Lawsonia intracellularis is commonly considered a herd-level problem. Seroprevalences ranging from 17% to 68% have been reported.3,15 Four of the 5 N-EPE cases described by Arroyo et al30 were from farms with current or historical L intracellularis outbreaks, suggesting historical data may help inform regarding differential diagnoses. This prevalence suggests prevention is a key component of disease management. Prevention strategies commonly used in swine production, such as feed-through antimicrobials, are not recommended in horses.4 However, reducing the stress associated with weaning, parasitism, and training, as well as herd monitoring and pest control, is a prudent strategy.4,26 Lawsonia intracellularis vaccination has recently been evaluated, with oral and intrarectal vaccination with the commercially available avirulent live porcine vaccine having resulted in positive titres.39 Intrarectal vaccination has also been shown to provide protection against subsequent challenge.40 Although purportedly safe and effective, it should be noted that these protocols constitute extralabel use.41,42

The present case report describes an unusual presentation of L intracellularis in horses.
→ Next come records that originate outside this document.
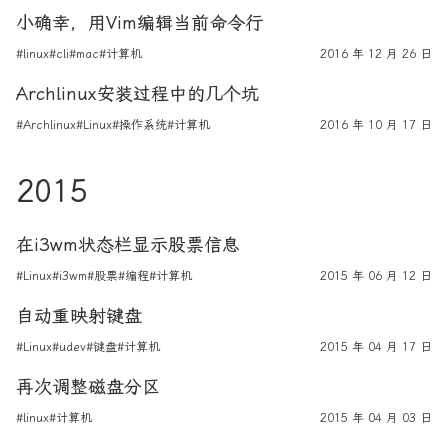
小确幸，用Vim编辑当前命令行
#linux
#cli
#mac
#计算机
2016 年 12 月 26 日
Archlinux安装过程中的几个坑
#Archlinux
#Linux
#操作系统
#计算机
2016 年 10 月 17 日
2015
在i3wm状态栏显示股票信息
#Linux
#i3wm
#股票
#编程
#计算机
2015 年 06 月 12 日
自动重映射键盘
#Linux
#udev
#键盘
#计算机
2015 年 04 月 17 日
再次调整磁盘分区
#linux
#计算机
2015 年 04 月 03 日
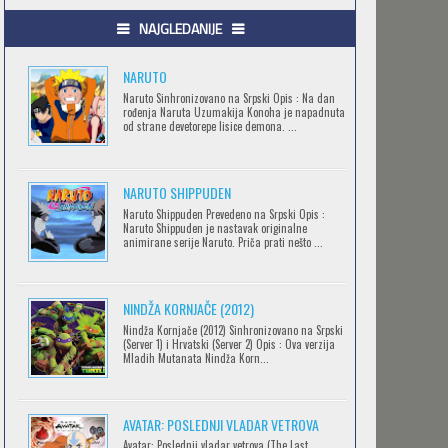
.HACK//GIFT
NAJGLEDANIJE
Feb 12 2023 |
Gledaj »
NARUTO
Naruto Sinhronizovano na Srpski Opis : Na dan
rođenja Naruta Uzumakija Konoha je napadnuta
.HACK//LIMINALITY
od strane devetorepe lisice demona. ...
Feb 12 2023 |
Gledaj »
NARUTO SHIPPUDEN
SOVA I EKIPA
Naruto Shippuden Prevedeno na Srpski Opis :
Naruto Shippuden je nastavak originalne
Feb 12 2023 |
Gledaj »
animirane serije Naruto. Priča prati nešto ...
NINDŽA KORNJAČE (2012)
BLOODIVORES
Nindža Kornjače (2012) Sinhronizovano na Srpski
Feb 12 2023 |
Gledaj »
(Server 1) i Hrvatski (Server 2) Opis : Ova verzija
Mladih Mutanata Nindža Korn...
AVANTURE KIDA OPASNOST
AVATAR: POSLEDNJI VLADAR VETROVA
Feb 12 2023 |
Gledaj »
Avatar: Poslednji vladar vetrova (The Last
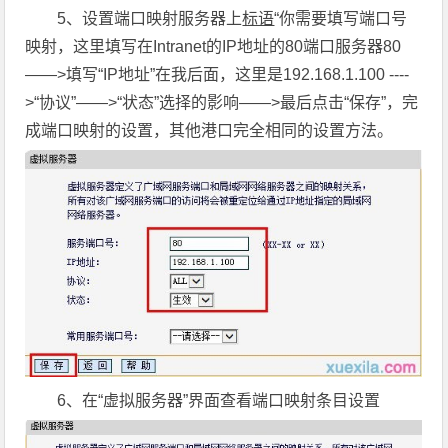
5、设置端口映射服务器上
标语
“你需要填写端口号
映射，这里填写在Intranet的IP地址的80端口服务器80
——>填写“IP地址”在我后面，这里是192.168.1.100 ----
>“协议”——>“状态”选择的影响——>最后点击“保存”，完
成端口映射的设置，其他港口完全相同的设置方法。
6、在“虚拟服务器”界面查看端口映射条目设置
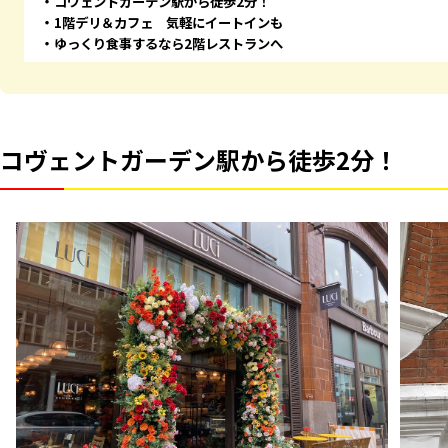
コヴェントガーデン駅から徒歩2分！
1階デリ＆カフェ 気軽にイートインも
ゆっくり食事するなら2階レストランへ
コヴェントガーデン駅から徒歩2分！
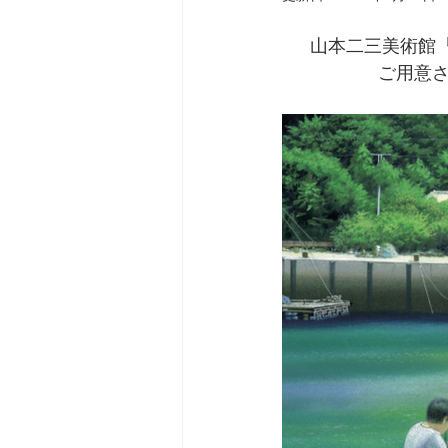
山本二三美術館
ご用意さ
This is the youngest reported case of EPE in the literature to date. This organism generally causes a treatable protein-losing enteropathy associated with proliferative small intestinal changes, rather than the acutely fatal, widespread necrohemorrhagic enterocolitis seen here. Based on the present case, the authors suggest L intracellularis should be considered in cases involving younger foals than previously reported, even in the face of hemorrhagic diarrhea more commonly associated with other etiologies.